I diversi modi di mangiare al bancone

Sedersi al bancone significa vivere l’esperienza del pasto da una posizione privilegiata, in prima fila, vedere lo chef all'opera nel suo habitat naturale. Funziona bene nei ristoranti di alta cucina, ma si può mangiare al bancone anche in modalità molto più informale, come succede nei cocktail bar ad esempio, dove il bancone è proprio il punto focale dell'attività, oppure nei wine bar. Qui i clienti possono sedersi per ordinare un drink, accompagnato da qualcosa da mangiare. Senza dimenticare diner e street food per pasti veloci e senza fronzoli.

Il bancone di DanielCanzian Ristorante

Pro e contro di mangiare al bancone

Mangiare al bancone è estremamente piacevole – magari non per tutti, sicuramente per chi scrive – perché si può fare anche in solitudine (cosa in Italia assai poco diffusa) poiché incoraggia la socializzazione con i vicini e con il personale. Seduti a pochi centimetri di distanza l'uno dall'altro, si crea spontaneamente un senso di condivisione, si diventa parte di una comunità culinaria, uniti dalla passione per il cibo e dalla voglia di connettersi con gli altri. In alcuni casi può diventare un’esperienza molto personale, quasi unica, con percorsi studiati su misura ma allo stesso tempo quasi freestyle. Il bancone quindi abbatte totalmente la barriera tra sala e cucina, aiutando a esplorare l’anima più concreta e artigianale del cibo.

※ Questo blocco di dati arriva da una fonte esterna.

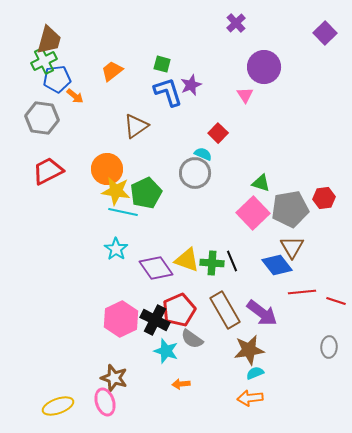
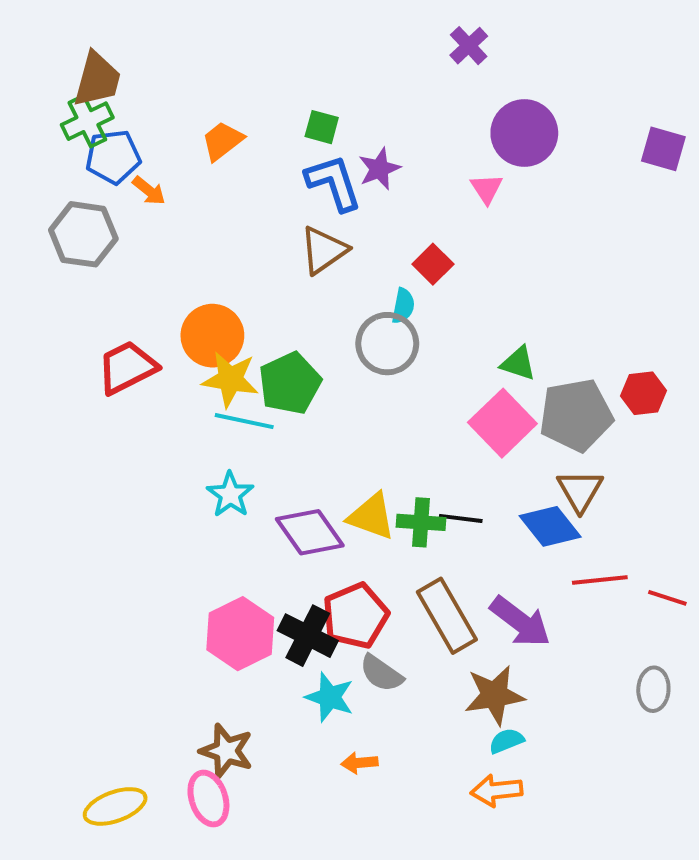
purple square: (325, 33) -> (663, 149), moved, turned -30
brown triangle: (136, 126) -> (324, 250), moved
cyan semicircle: (203, 154) -> (403, 306), turned 78
red trapezoid: (48, 171) -> (127, 367), moved
black line: (232, 261) -> (461, 518), turned -60

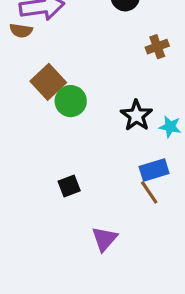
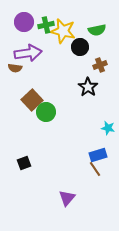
brown cross: (157, 47) -> (100, 65), moved
black star: (136, 115) -> (88, 87), moved
black square: (69, 186) -> (24, 163), moved

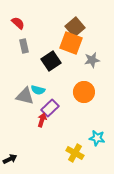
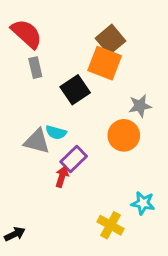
red semicircle: (18, 23) -> (27, 34), size x1.6
gray star: (92, 60) -> (140, 106), moved

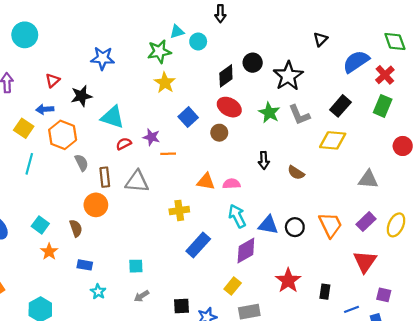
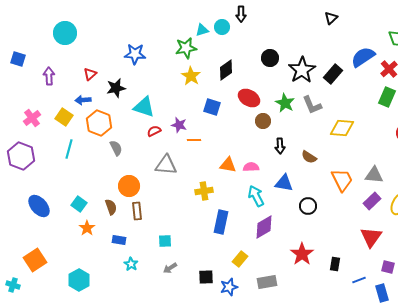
black triangle: (320, 39) -> (331, 18), moved
cyan circle: (198, 42) -> (222, 27), moved
black diamond: (226, 76) -> (226, 70), moved
black rectangle: (340, 106) -> (333, 74), moved
blue square: (188, 117) -> (212, 107), turned -30
brown circle: (219, 133) -> (263, 121), moved
brown rectangle: (105, 177) -> (137, 211), moved
gray triangle: (368, 179) -> (374, 175), moved
blue triangle: (268, 225) -> (284, 183), moved
orange trapezoid: (330, 225) -> (342, 180), moved
blue rectangle: (198, 245) -> (221, 222), turned -30
yellow rectangle: (233, 286) -> (240, 259), moved

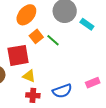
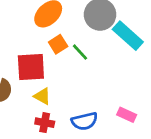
cyan rectangle: (87, 24) -> (128, 36), size x1.6
pink rectangle: (93, 83) -> (127, 115), turned 40

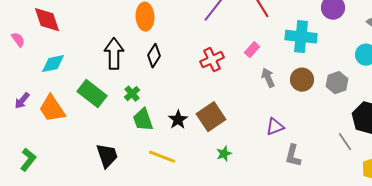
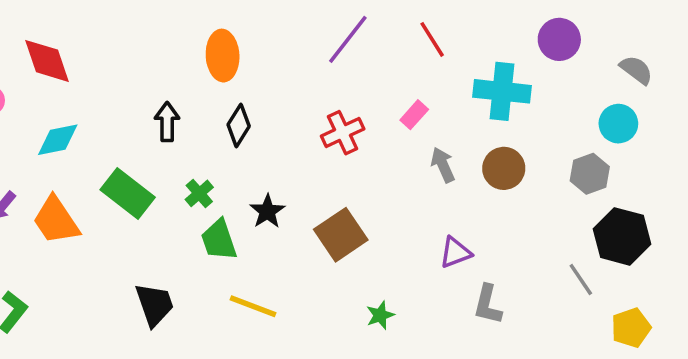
black arrow: (114, 54) -> (167, 122), size x0.7
gray hexagon: (337, 83) -> (590, 174), moved
black star: (178, 120) -> (267, 211), moved
green star: (224, 154) -> (380, 315), moved

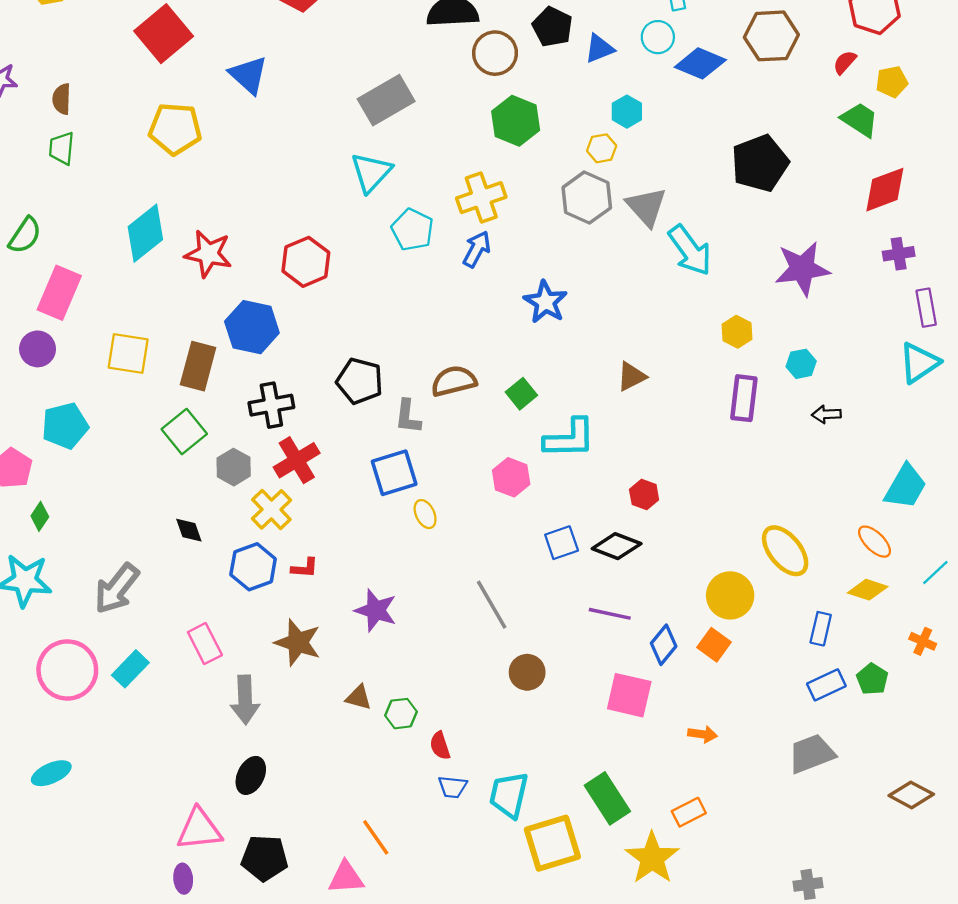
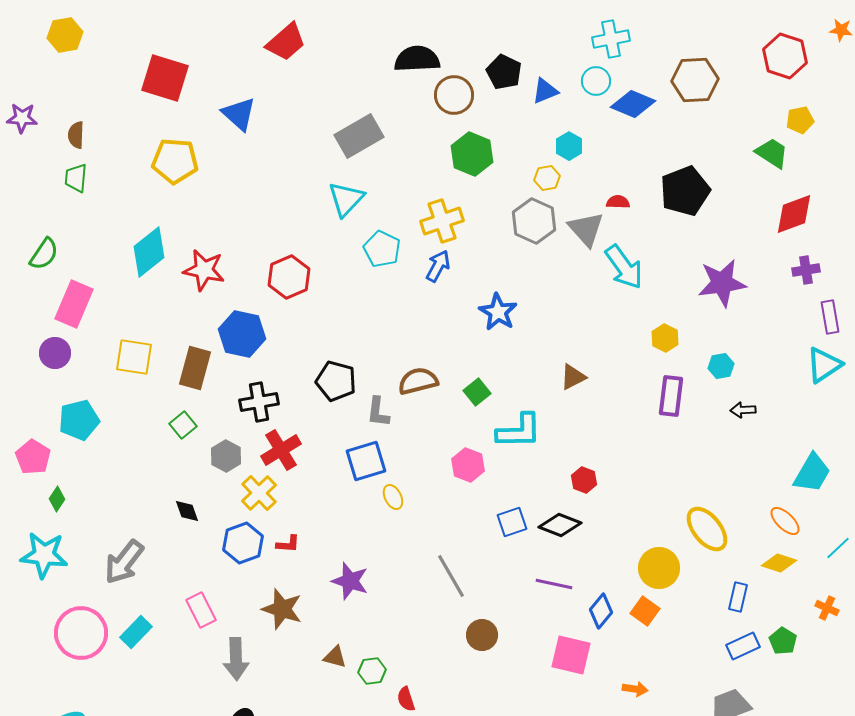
red square: (164, 34) -> (165, 78), turned -33
red semicircle: (845, 62) -> (618, 202), moved, turned 50
green square: (184, 431) -> (183, 425), size x0.7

Dall’altra parte si può anche riflettere sul fatto che si tratta di sedute che possono risultare più scomode, con sgabelli alti e spazi ristretti, che non sono adatte a tutti i tipi di clienti. Famiglie con bambini piccoli, grandi gruppi e persone anziane potrebbero infatti non apprezzare questa modalità per più fattori. Senza dimenticare che molti clienti sono legati all'idea di sedersi comodamente al tavolo, in una situazione che ricorda quella domestica. Inoltre, la possibilità di sedersi a tavola con sconosciuti, in un ambiente spesso affollato, potrebbe intimorire i più timidi.

Mangiare al bancone da Marzapane a Roma

Mangiare al bancone è un’esperienza da provare

In definitiva, il bancone diventa il rifugio per coloro che apprezzano veramente l'esperienza di uscire per cenare, non solo per soddisfare l'appetito, ma anche per esplorare. Esplorare la cucina, conoscere il personale e gli altri avventori. Per molti, me compresa, la scelta è inequivocabile: mangiare al bancone è una vera e propria opportunità, un'esperienza coinvolgente che nutre non solo il corpo ma anche la mente. È più di una semplice cena seduti al tavolo; è un'immersione nel mondo della gastronomia che lascia un'impronta duratura. Quindi, la prossima volta che vi troverete a decidere tra un tavolo e il bancone di un ristorante, prendete seriamente in considerazione l'opportunità di abbracciare l'esperienza totale che solo il bancone può offrire.